In an attempt to counter the far-fetched excesses of the blaxploitation cycle popular at the time, Claudine takes as its focus the day-to-day struggles of a single black mother and her working-class family in Harlem.
Scripted by Lester Pine and Tina Pine, the writers behind previous Cinema Rediscovered favourite A Man Called Adam (1966), the film is driven by a powerful, Oscar nominated, central performance from Diahann Carroll, who is ably supported by James Earl Jones. The film also contains a memorable, socially conscious score by Curtis Mayfield with songs such as ‘On and On’ and ‘The Makings of You’ performed by Gladys Knight and the Pips.
Claudine was produced by Hannah Weinstein for the Third World Cinema Corporation, a company started by Weinstein and Ossie Davis, amongst others, to promote film roles for black actors and train black film practitioners. Weinstein had previously secretly employed many blacklisted writers as a producer of British television’s Robin Hood in the 1950s.
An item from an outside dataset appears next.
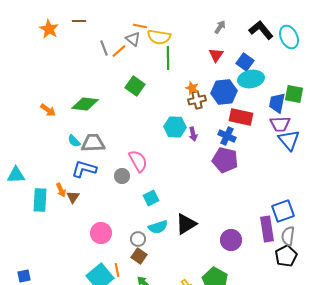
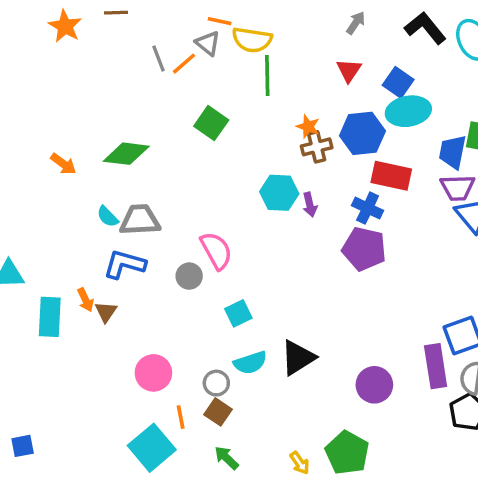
orange line: (117, 270) -> (181, 417), moved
After Ossie Davis and Melvin van Peebles were unable to take the director’s chair on the project, Claudine was helmed by John Berry, a filmmaker who had been blacklisted in the early 1950s. The film marked his return to American cinema after many years working in Europe and continued his interest in the intersection of race and social class.
A 4K restoration c/o Park Circus and Disney.
Event/ This screening will be introduced by Andy Willis, Season Curator and Senior Visiting Curator: Film at HOME.